### Source information

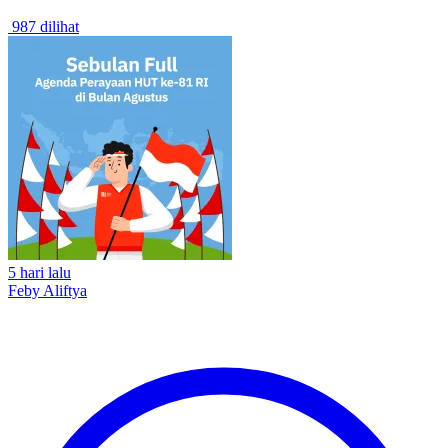
987 dilihat
5 hari lalu
Feby Aliftya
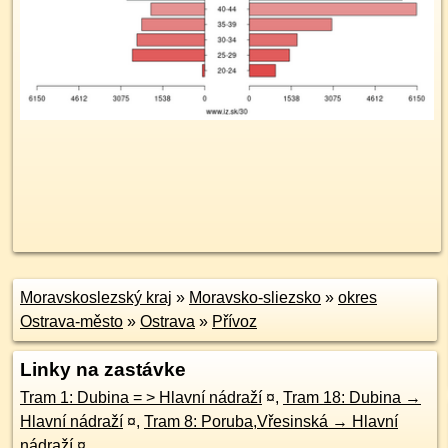
Moravskoslezský kraj
»
Moravsko-sliezsko
»
okres
Ostrava-město
»
Ostrava
»
Přívoz
Linky na zastávke
Tram 1: Dubina = > Hlavní nádraží
¤
,
Tram 18: Dubina →
Hlavní nádraží
¤
,
Tram 8: Poruba,Vřesinská → Hlavní
nádraží
¤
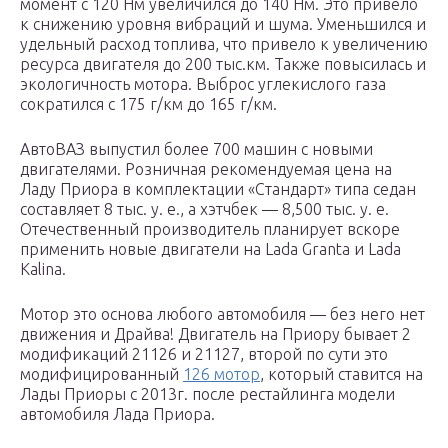
момент с 120 Нм увеличился до 140 Нм. Это привело
к снижению уровня вибраций и шума. Уменьшился и
удельный расход топлива, что привело к увеличению
ресурса двигателя до 200 тыс.км. Также повысилась и
экологичность мотора. Выброс углекислого газа
сократился с 175 г/км до 165 г/км.
АвтоВАЗ выпустил более 700 машин с новыми
двигателями. Розничная рекомендуемая цена на
Ладу Приора в комплектации «Стандарт» типа седан
составляет 8 тыс. у. е., а хэтчбек — 8,500 тыс. у. е.
Отечественный производитель планирует вскоре
применить новые двигатели на Lada Granta и Lada
Kalina.
Мотор это основа любого автомобиля — без него нет
движения и Драйва! Двигатель на Приору бывает 2
модификаций 21126 и 21127, второй по сути это
модифицированный
126 мотор
, который ставится на
Лады Приоры с 2013г. после рестайлинга модели
автомобиля Лада Приора.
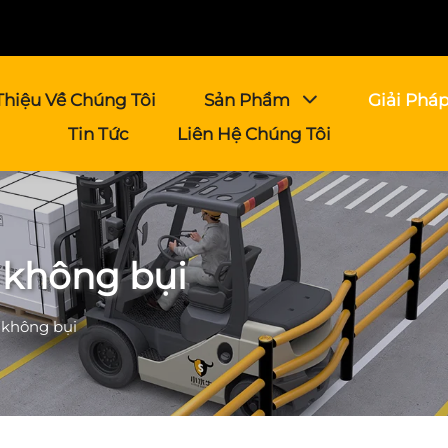
Thiệu Về Chúng Tôi
Sản Phẩm
Giải Phá
Tin Tức
Liên Hệ Chúng Tôi
 không bụi
 không bụi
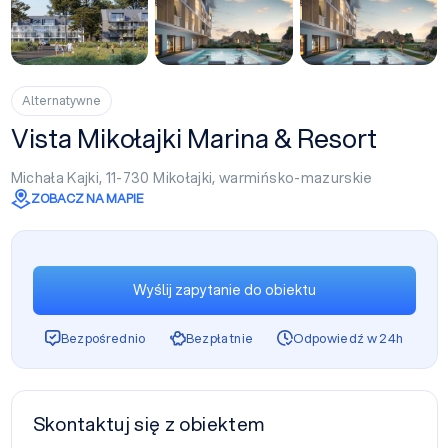
Alternatywne
Vista Mikołajki Marina & Resort
Michała Kajki, 11-730
Mikołajki
,
warmińsko-mazurskie
ZOBACZ NA MAPIE
Wyślij zapytanie do obiektu
Bezpośrednio
Bezpłatnie
Odpowiedź w 24h
Skontaktuj się z obiektem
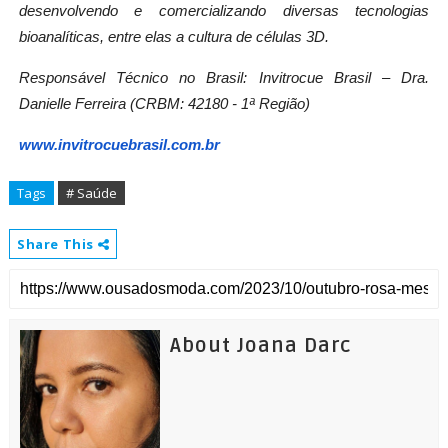
desenvolvendo e comercializando diversas tecnologias
bioanalíticas, entre elas a cultura de células 3D.
Responsável Técnico no Brasil: Invitrocue Brasil – Dra.
Danielle Ferreira (CRBM: 42180 - 1ª Região)
www.invitrocuebrasil.com.br
Tags
# Saúde
Share This
About Joana Darc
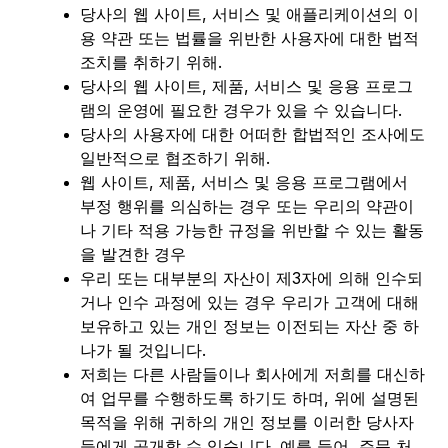
당사의 웹 사이트, 서비스 및 애플리케이션의 이
용 약관 또는 법률을 위반한 사용자에 대한 법적
조치를 취하기 위해.
당사의 웹 사이트, 제품, 서비스 및 응용 프로그
램의 운영에 필요한 경우가 있을 수 있습니다.
당사의 사용자에 대한 어떠한 합법적인 조사에도
일반적으로 협조하기 위해.
웹 사이트, 제품, 서비스 및 응용 프로그램에서
부정 행위를 의심하는 경우 또는 우리의 약관이
나 기타 적용 가능한 규정을 위반할 수 있는 활동
을 발견한 경우
우리 또는 대부분의 자산이 제3자에 의해 인수되
거나 인수 과정에 있는 경우 우리가 고객에 대해
보유하고 있는 개인 정보는 이전되는 자산 중 하
나가 될 것입니다.
저희는 다른 사람들이나 회사에게 저희를 대신하
여 업무를 수행하도록 하기도 하며, 위에 설명된
목적을 위해 귀하의 개인 정보를 이러한 당사자
들에게 공개할 수 있습니다. 예를 들어, 주문 처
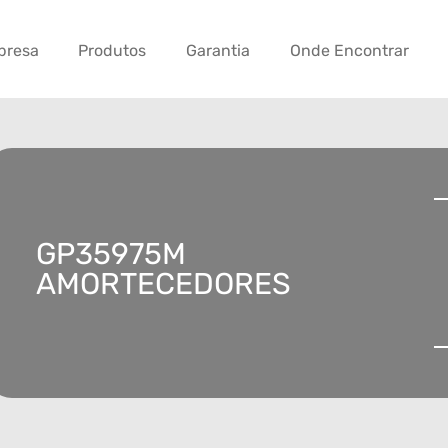
presa
Produtos
Garantia
Onde Encontrar
GP35975M
AMORTECEDORES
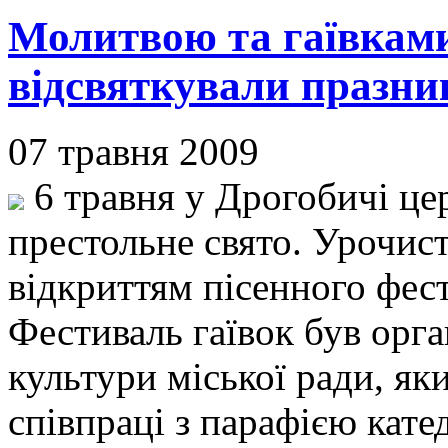
Молитвою та гаївкам
відсвяткували празни
07 травня 2009
6 травня у Дрогобичі це
престольне свято. Урочист
відкриттям пісенного фест
Фестиваль гаївок був орга
культури міської ради, я
співпраці з парафією кат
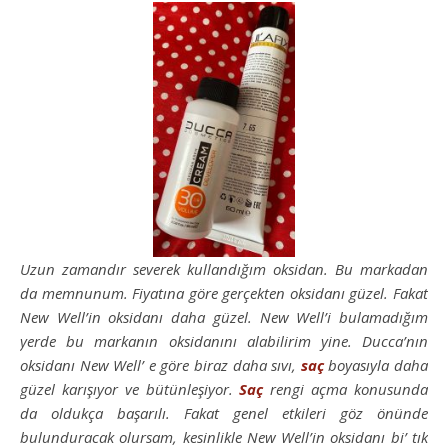
Uzun zamandır severek kullandığım oksidan. Bu markadan
da memnunum. Fiyatına göre gerçekten oksidanı güzel. Fakat
New Well’in oksidanı daha güzel. New Well’i bulamadığım
yerde bu markanın oksidanını alabilirim yine. Ducca’nın
oksidanı New Well’ e göre biraz daha sıvı,
saç
boyasıyla daha
güzel karışıyor ve bütünleşiyor.
Saç
rengi açma konusunda
da oldukça başarılı. Fakat genel etkileri göz önünde
bulunduracak olursam, kesinlikle New Well’in oksidanı bi’ tık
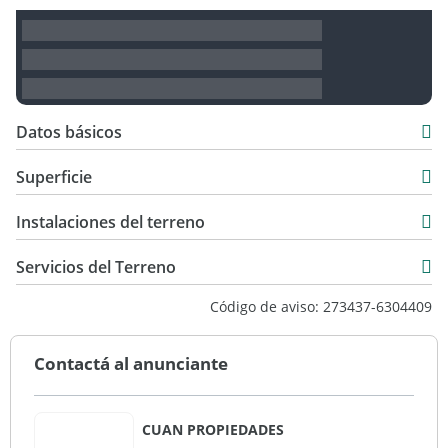
Datos básicos
USD 57.000
Superficie
484 m2
Instalaciones del terreno
Servicios del Terreno
Código de aviso: 273437-6304409
Contactá al anunciante
CUAN PROPIEDADES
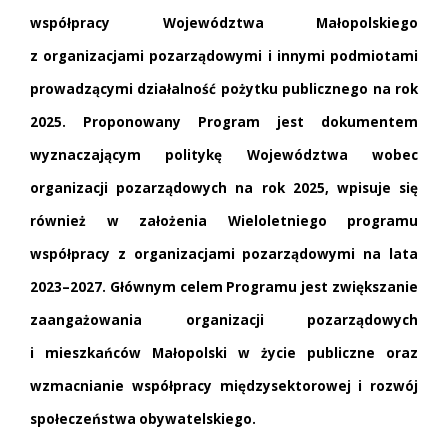
współpracy Województwa Małopolskiego
z organizacjami pozarządowymi i innymi podmiotami
prowadzącymi działalność pożytku publicznego na rok
2025.
Proponowany Program jest dokumentem
wyznaczającym politykę Województwa wobec
organizacji pozarządowych na rok 2025, wpisuje się
również w założenia Wieloletniego programu
współpracy z organizacjami pozarządowymi na lata
2023–2027. Głównym celem Programu jest zwiększanie
zaangażowania organizacji pozarządowych
i mieszkańców Małopolski w życie publiczne oraz
wzmacnianie współpracy międzysektorowej i rozwój
społeczeństwa obywatelskiego.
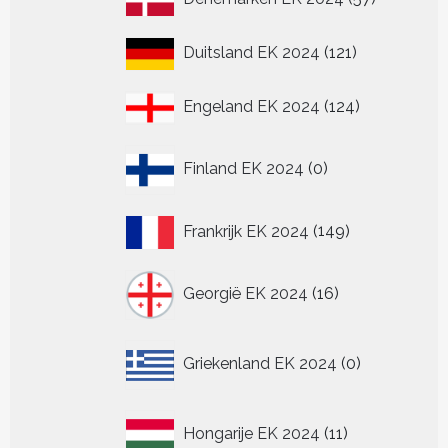
producten
121
Duitsland EK 2024
121
producten
124
Engeland EK 2024
124
producten
0
Finland EK 2024
0
producten
149
Frankrijk EK 2024
149
producten
16
Georgië EK 2024
16
producten
0
Griekenland EK 2024
0
producten
11
Hongarije EK 2024
11
producten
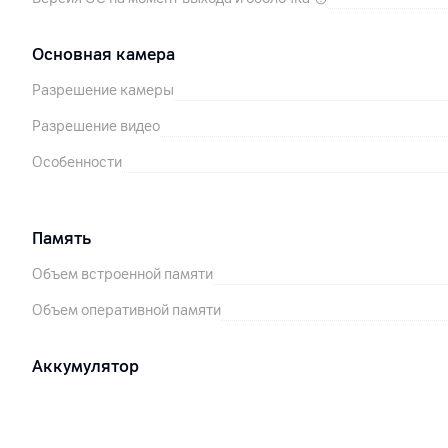
Основная камера
Разрешение камеры
Разрешение видео
Особенности
Память
Объем встроенной памяти
Объем оперативной памяти
Аккумулятор
Тип аккумулятора
Емкость аккумулятора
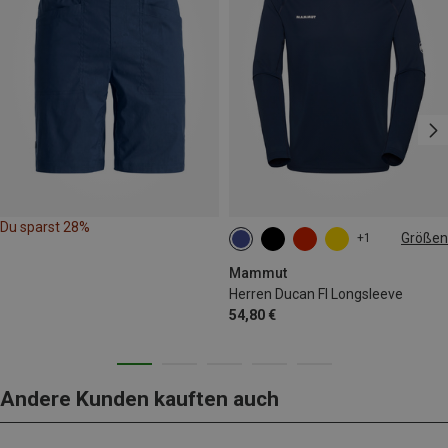
Du sparst 28%
Größen
+1
S
M
L
Mammut
Herren Ducan Fl Longsleeve
54,80 €
Andere Kunden kauften auch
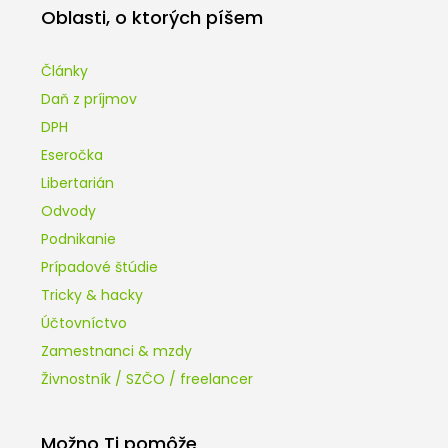
Oblasti, o ktorých píšem
Články
Daň z príjmov
DPH
Eseročka
Libertarián
Odvody
Podnikanie
Prípadové štúdie
Tricky & hacky
Účtovníctvo
Zamestnanci & mzdy
Živnostník / SZČO / freelancer
Možno Ti pomôže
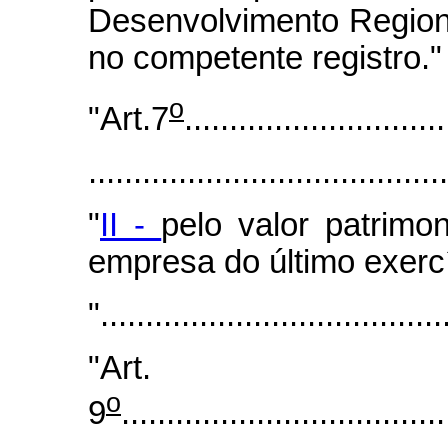
Desenvolvimento Region
no competente registro."
o
"Art.7
.............................
.......................................
"
II -
pelo valor patrimo
empresa do último exercí
"......................................
"Art.
o
9
....................................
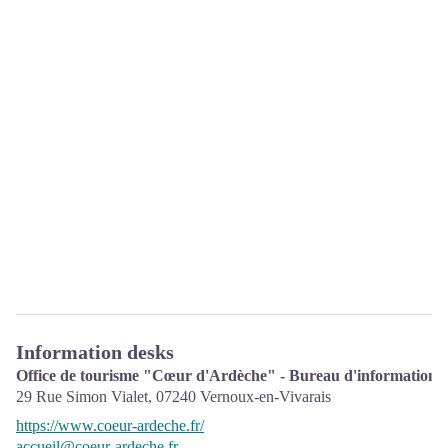
Information desks
Office de tourisme "Cœur d'Ardèche" - Bureau d'information 
29 Rue Simon Vialet,
07240
Vernoux-en-Vivarais
https://www.coeur-ardeche.fr/
accueil@coeur-ardeche.fr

######

== Your instructions ==
An exact, image-free transcript of the material is required.

== Written answer ==
987 dilihat
5 hari lalu
Feby Aliftya
Moravskoslezský kraj
»
Moravsko-sliezsko
»
okres
Ostrava-město
»
Ostrava
»
Přívoz
Linky na zastávke
Tram 1: Dubina = > Hlavní nádraží
¤
,
Tram 18: Dubina →
Hlavní nádraží
¤
,
Tram 8: Poruba,Vřesinská → Hlavní
nádraží
¤
момент с 120 Нм увеличился до 140 Нм. Это привело
к снижению уровня вибраций и шума. Уменьшился и
удельный расход топлива, что привело к увеличению
ресурса двигателя до 200 тыс.км. Также повысилась и
экологичность мотора. Выброс углекислого газа
сократился с 175 г/км до 165 г/км.
АвтоВАЗ выпустил более 700 машин с новыми
двигателями. Розничная рекомендуемая цена на
Ладу Приора в комплектации «Стандарт» типа седан
составляет 8 тыс. у. е., а хэтчбек — 8,500 тыс. у. е.
Отечественный производитель планирует вскоре
применить новые двигатели на Lada Granta и Lada
Kalina.
Мотор это основа любого автомобиля — без него нет
движения и Драйва! Двигатель на Приору бывает 2
модификаций 21126 и 21127, второй по сути это
модифицированный
126 мотор
, который ставится на
Лады Приоры с 2013г. после рестайлинга модели
автомобиля Лада Приора.
Thiệu Về Chúng Tôi
Sản Phẩm
Giải Phá
Tin Tức
Liên Hệ Chúng Tôi
 không bụi
 không bụi
Alternatywne
Vista Mikołajki Marina & Resort
Michała Kajki, 11-730
Mikołajki
,
warmińsko-mazurskie
ZOBACZ NA MAPIE
Wyślij zapytanie do obiektu
Bezpośrednio
Bezpłatnie
Odpowiedź w 24h
Skontaktuj się z obiektem
desenvolvendo e comercializando diversas tecnologias
bioanalíticas, entre elas a cultura de células 3D.
Responsável Técnico no Brasil: Invitrocue Brasil – Dra.
Danielle Ferreira (CRBM: 42180 - 1ª Região)
www.invitrocuebrasil.com.br
Tags
# Saúde
Share This
About Joana Darc
당사의 웹 사이트, 서비스 및 애플리케이션의 이
용 약관 또는 법률을 위반한 사용자에 대한 법적
조치를 취하기 위해.
당사의 웹 사이트, 제품, 서비스 및 응용 프로그
램의 운영에 필요한 경우가 있을 수 있습니다.
당사의 사용자에 대한 어떠한 합법적인 조사에도
일반적으로 협조하기 위해.
웹 사이트, 제품, 서비스 및 응용 프로그램에서
부정 행위를 의심하는 경우 또는 우리의 약관이
나 기타 적용 가능한 규정을 위반할 수 있는 활동
을 발견한 경우
우리 또는 대부분의 자산이 제3자에 의해 인수되
거나 인수 과정에 있는 경우 우리가 고객에 대해
보유하고 있는 개인 정보는 이전되는 자산 중 하
나가 될 것입니다.
저희는 다른 사람들이나 회사에게 저희를 대신하
여 업무를 수행하도록 하기도 하며, 위에 설명된
목적을 위해 귀하의 개인 정보를 이러한 당사자
들에게 공개할 수 있습니다. 예를 들어, 주문 처
presa
Produtos
Garantia
Onde Encontrar
GP35975M
AMORTECEDORES
Молитвою та гаївкам
відсвяткували празни
07 травня 2009
6 травня у Дрогобичі це
престольне свято. Урочист
відкриттям пісенного фест
Фестиваль гаївок був орга
культури міської ради, я
співпраці з парафією кат
Uzun zamandır severek kullandığım oksidan. Bu markadan
da memnunum. Fiyatına göre gerçekten oksidanı güzel. Fakat
New Well’in oksidanı daha güzel. New Well’i bulamadığım
yerde bu markanın oksidanını alabilirim yine. Ducca’nın
oksidanı New Well’ e göre biraz daha sıvı,
saç
boyasıyla daha
güzel karışıyor ve bütünleşiyor.
Saç
rengi açma konusunda
da oldukça başarılı. Fakat genel etkileri göz önünde
bulunduracak olursam, kesinlikle New Well’in oksidanı bi’ tık
Datos básicos
USD 57.000
Superficie
484 m2
Instalaciones del terreno
Servicios del Terreno
Código de aviso: 273437-6304409
Contactá al anunciante
CUAN PROPIEDADES
współpracy Województwa Małopolskiego
z organizacjami pozarządowymi i innymi podmiotami
prowadzącymi działalność pożytku publicznego na rok
2025.
Proponowany Program jest dokumentem
wyznaczającym politykę Województwa wobec
organizacji pozarządowych na rok 2025, wpisuje się
również w założenia Wieloletniego programu
współpracy z organizacjami pozarządowymi na lata
2023–2027. Głównym celem Programu jest zwiększanie
zaangażowania organizacji pozarządowych
i mieszkańców Małopolski w życie publiczne oraz
wzmacnianie współpracy międzysektorowej i rozwój
społeczeństwa obywatelskiego.
producten
121
Duitsland EK 2024
121
producten
124
Engeland EK 2024
124
producten
0
Finland EK 2024
0
producten
149
Frankrijk EK 2024
149
producten
16
Georgië EK 2024
16
producten
0
Griekenland EK 2024
0
producten
11
Hongarije EK 2024
11
producten
Основная камера
Разрешение камеры
Разрешение видео
Особенности
Память
Объем встроенной памяти
Объем оперативной памяти
Аккумулятор
Тип аккумулятора
Емкость аккумулятора
Du sparst 28%
Größen
+1
S
M
L
Mammut
Herren Ducan Fl Longsleeve
54,80 €
Andere Kunden kauften auch
Oblasti, o ktorých píšem
Články
Daň z príjmov
DPH
Eseročka
Libertarián
Odvody
Podnikanie
Prípadové štúdie
Tricky & hacky
Účtovníctvo
Zamestnanci & mzdy
Živnostník / SZČO / freelancer
Možno Ti pomôže
Desenvolvimento Region
no competente registro."
o
"Art.7
.............................
.......................................
"
II -
pelo valor patrimo
empresa do último exercí
"......................................
"Art.
o
9
....................................
Information desks
Office de tourisme "Cœur d'Ardèche" - Bureau d'information 
29 Rue Simon Vialet,
07240
Vernoux-en-Vivarais
https://www.coeur-ardeche.fr/
accueil@coeur-ardeche.fr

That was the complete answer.